> [What you need to do]: Copy out all of the data word for word. Omit every picture.

- Opening Delimiter -

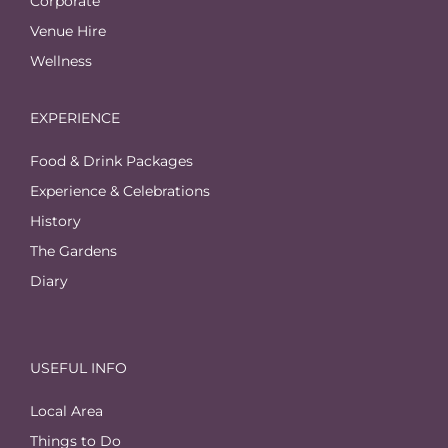
Corporate
Venue Hire
Wellness
EXPERIENCE
Food & Drink Packages
Experience & Celebrations
History
The Gardens
Diary
USEFUL INFO
Local Area
Things to Do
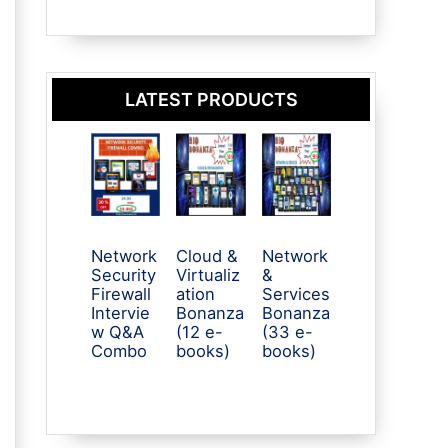
LATEST PRODUCTS
Network
Cloud &
Network
Security
Virtualiz
&
Firewall
ation
Services
Intervie
Bonanza
Bonanza
w Q&A
(12 e-
(33 e-
Combo
books)
books)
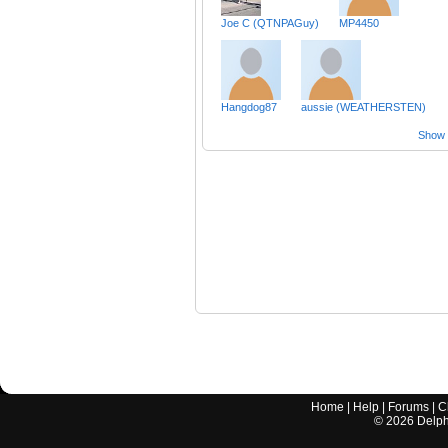
Joe C (QTNPAGuy)
MP4450
Hangdog87
aussie (WEATHERSTEN)
Show a
Home
|
Help
|
Forums
|
C
©
2026
Delphi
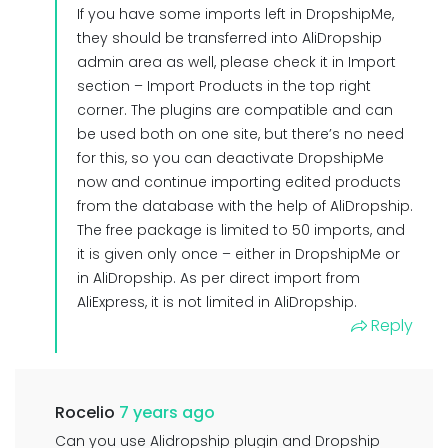
If you have some imports left in DropshipMe,
they should be transferred into AliDropship
admin area as well, please check it in Import
section – Import Products in the top right
corner. The plugins are compatible and can
be used both on one site, but there’s no need
for this, so you can deactivate DropshipMe
now and continue importing edited products
from the database with the help of AliDropship.
The free package is limited to 50 imports, and
it is given only once – either in DropshipMe or
in AliDropship. As per direct import from
AliExpress, it is not limited in AliDropship.
Reply
Rocelio
7 years ago
Can you use Alidropship plugin and Dropship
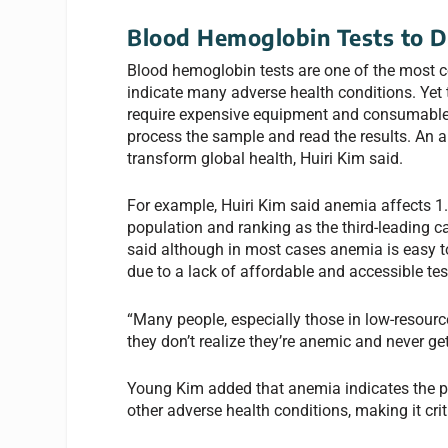
Blood Hemoglobin Tests to 
Blood hemoglobin tests are one of the most 
indicate many adverse health conditions. Yet 
require expensive equipment and consumables,
process the sample and read the results. An a
transform global health, Huiri Kim said.
For example, Huiri Kim said anemia affects 1.9
population and ranking as the third-leading ca
said although in most cases anemia is easy to 
due to a lack of affordable and accessible tes
“Many people, especially those in low-resource
they don’t realize they’re anemic and never get
Young Kim added that anemia indicates the p
other adverse health conditions, making it cri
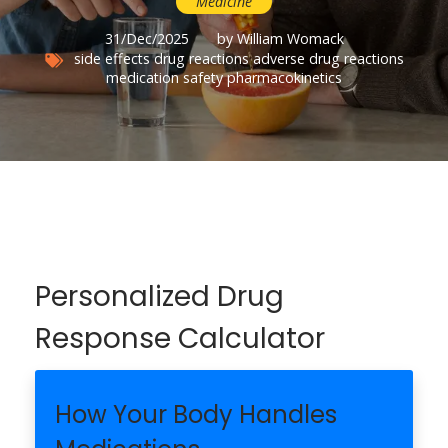
Medicine
31/Dec/2025
by William Womack
side effects
drug reactions
adverse drug reactions
medication safety
pharmacokinetics
Personalized Drug
Response Calculator
How Your Body Handles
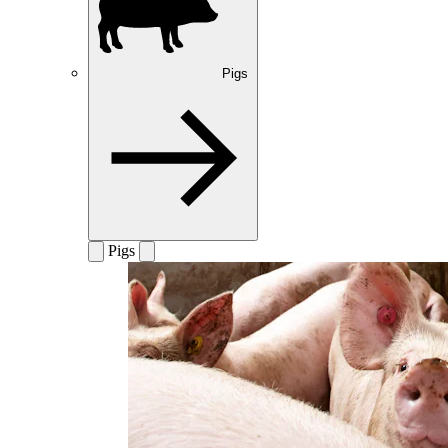
Pigs
Pigs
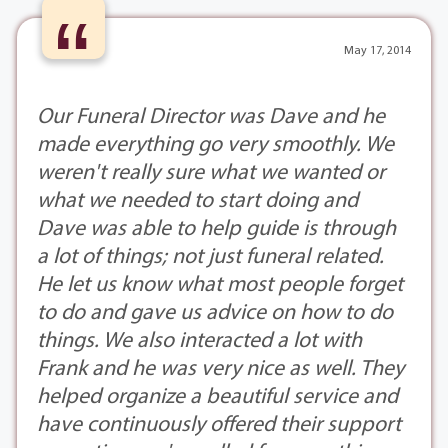
“
May 17, 2014
Our Funeral Director was Dave and he
made everything go very smoothly. We
weren't really sure what we wanted or
what we needed to start doing and
Dave was able to help guide is through
a lot of things; not just funeral related.
He let us know what most people forget
to do and gave us advice on how to do
things. We also interacted a lot with
Frank and he was very nice as well. They
helped organize a beautiful service and
have continuously offered their support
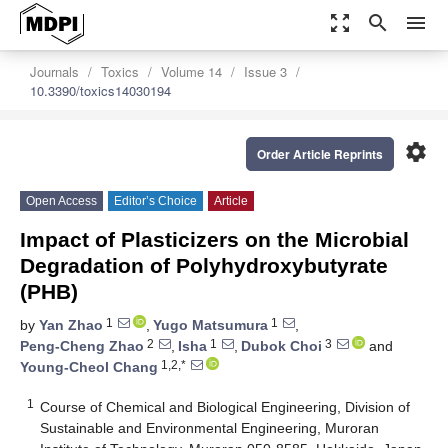
zoom_out_map
search
menu
Journals
Toxics
Volume 14
Issue 3
10.3390/toxics14030194
settings
Order Article Reprints
Open Access
Editor’s Choice
Article
Impact of Plasticizers on the Microbial
Degradation of Polyhydroxybutyrate
(PHB)
1
1
by
Yan Zhao
,
Yugo Matsumura
,
2
1
3
Peng-Cheng Zhao
,
Isha
,
Dubok Choi
and
1,2,*
Young-Cheol Chang
1
Course of Chemical and Biological Engineering, Division of
Sustainable and Environmental Engineering, Muroran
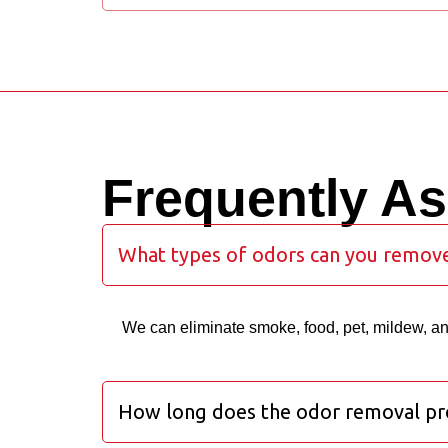
Frequently A
What types of odors can you remov
We can eliminate smoke, food, pet, mildew, a
How long does the odor removal pr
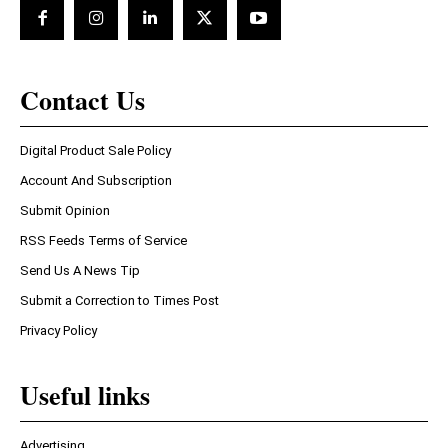
Contact Us
Digital Product Sale Policy
Account And Subscription
Submit Opinion
RSS Feeds Terms of Service
Send Us A News Tip
Submit a Correction to Times Post
Privacy Policy
Useful links
Advertising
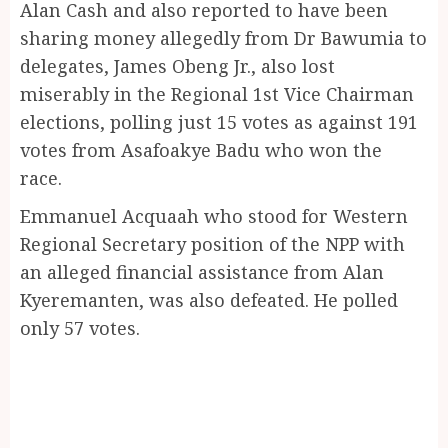
Alan Cash and also reported to have been
sharing money allegedly from Dr Bawumia to
delegates, James Obeng Jr., also lost
miserably in the Regional 1st Vice Chairman
elections, polling just 15 votes as against 191
votes from Asafoakye Badu who won the
race.
Emmanuel Acquaah who stood for Western
Regional Secretary position of the NPP with
an alleged financial assistance from Alan
Kyeremanten, was also defeated. He polled
only 57 votes.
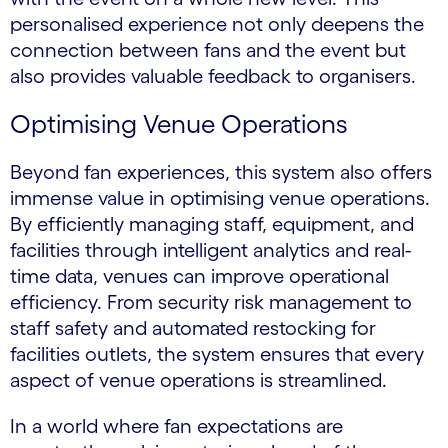
personalised experience not only deepens the
connection between fans and the event but
also provides valuable feedback to organisers.
Optimising Venue Operations
Beyond fan experiences, this system also offers
immense value in optimising venue operations.
By efficiently managing staff, equipment, and
facilities through intelligent analytics and real-
time data, venues can improve operational
efficiency. From security risk management to
staff safety and automated restocking for
facilities outlets, the system ensures that every
aspect of venue operations is streamlined.
In a world where fan expectations are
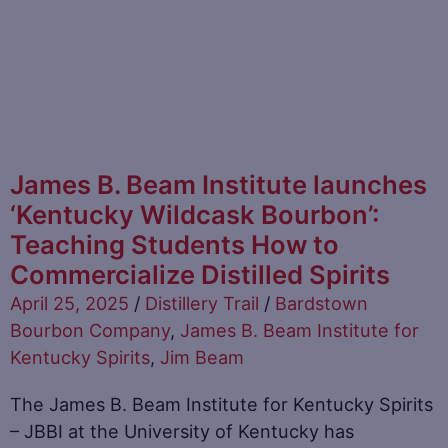
James B. Beam Institute launches
‘Kentucky Wildcask Bourbon’:
Teaching Students How to
Commercialize Distilled Spirits
April 25, 2025
/
Distillery Trail
/
Bardstown
Bourbon Company
,
James B. Beam Institute for
Kentucky Spirits
,
Jim Beam
The James B. Beam Institute for Kentucky Spirits
– JBBI at the University of Kentucky has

- Closing Delimiter -

> [Output]:
Corporate
Venue Hire
Wellness
EXPERIENCE
Food & Drink Packages
Experience & Celebrations
History
The Gardens
Diary
USEFUL INFO
Local Area
Things to Do
LATEST PRODUCTS
Network
Cloud &
Network
Security
Virtualiz
&
Firewall
ation
Services
Intervie
Bonanza
Bonanza
w Q&A
(12 e-
(33 e-
Combo
books)
books)
Joe C (QTNPAGuy)
MP4450
Hangdog87
aussie (WEATHERSTEN)
Show a
Home
|
Help
|
Forums
|
C
©
2026
Delphi
If you have some imports left in DropshipMe,
they should be transferred into AliDropship
admin area as well, please check it in Import
section – Import Products in the top right
corner. The plugins are compatible and can
be used both on one site, but there’s no need
for this, so you can deactivate DropshipMe
now and continue importing edited products
from the database with the help of AliDropship.
The free package is limited to 50 imports, and
it is given only once – either in DropshipMe or
in AliDropship. As per direct import from
AliExpress, it is not limited in AliDropship.
Reply
Rocelio
7 years ago
Can you use Alidropship plugin and Dropship
Blood Hemoglobin Tests to 
Blood hemoglobin tests are one of the most 
indicate many adverse health conditions. Yet 
require expensive equipment and consumables,
process the sample and read the results. An a
transform global health, Huiri Kim said.
For example, Huiri Kim said anemia affects 1.9
population and ranking as the third-leading ca
said although in most cases anemia is easy to 
due to a lack of affordable and accessible tes
“Many people, especially those in low-resource
they don’t realize they’re anemic and never get
Young Kim added that anemia indicates the p
other adverse health conditions, making it cri
Medicine
31/Dec/2025
by William Womack
side effects
drug reactions
adverse drug reactions
medication safety
pharmacokinetics
Personalized Drug
Response Calculator
How Your Body Handles
Pigs
Pigs
“
May 17, 2014
Our Funeral Director was Dave and he
made everything go very smoothly. We
weren't really sure what we wanted or
what we needed to start doing and
Dave was able to help guide is through
a lot of things; not just funeral related.
He let us know what most people forget
to do and gave us advice on how to do
things. We also interacted a lot with
Frank and he was very nice as well. They
helped organize a beautiful service and
have continuously offered their support
zoom_out_map
search
menu
Journals
Toxics
Volume 14
Issue 3
10.3390/toxics14030194
settings
Order Article Reprints
Open Access
Editor’s Choice
Article
Impact of Plasticizers on the Microbial
Degradation of Polyhydroxybutyrate
(PHB)
1
1
by
Yan Zhao
,
Yugo Matsumura
,
2
1
3
Peng-Cheng Zhao
,
Isha
,
Dubok Choi
and
1,2,*
Young-Cheol Chang
1
Course of Chemical and Biological Engineering, Division of
Sustainable and Environmental Engineering, Muroran
Frequently A
What types of odors can you remov
We can eliminate smoke, food, pet, mildew, a
How long does the odor removal pr
Contact Us
Digital Product Sale Policy
Account And Subscription
Submit Opinion
RSS Feeds Terms of Service
Send Us A News Tip
Submit a Correction to Times Post
Privacy Policy
Useful links
Advertising
Alan Cash and also reported to have been
sharing money allegedly from Dr Bawumia to
delegates, James Obeng Jr., also lost
miserably in the Regional 1st Vice Chairman
elections, polling just 15 votes as against 191
votes from Asafoakye Badu who won the
race.
Emmanuel Acquaah who stood for Western
Regional Secretary position of the NPP with
an alleged financial assistance from Alan
Kyeremanten, was also defeated. He polled
only 57 votes.
personalised experience not only deepens the
connection between fans and the event but
also provides valuable feedback to organisers.
Optimising Venue Operations
Beyond fan experiences, this system also offers
immense value in optimising venue operations.
By efficiently managing staff, equipment, and
facilities through intelligent analytics and real-
time data, venues can improve operational
efficiency. From security risk management to
staff safety and automated restocking for
facilities outlets, the system ensures that every
aspect of venue operations is streamlined.
In a world where fan expectations are
James B. Beam Institute launches
‘Kentucky Wildcask Bourbon’:
Teaching Students How to
Commercialize Distilled Spirits
April 25, 2025
/
Distillery Trail
/
Bardstown
Bourbon Company
,
James B. Beam Institute for
Kentucky Spirits
,
Jim Beam
The James B. Beam Institute for Kentucky Spirits
– JBBI at the University of Kentucky has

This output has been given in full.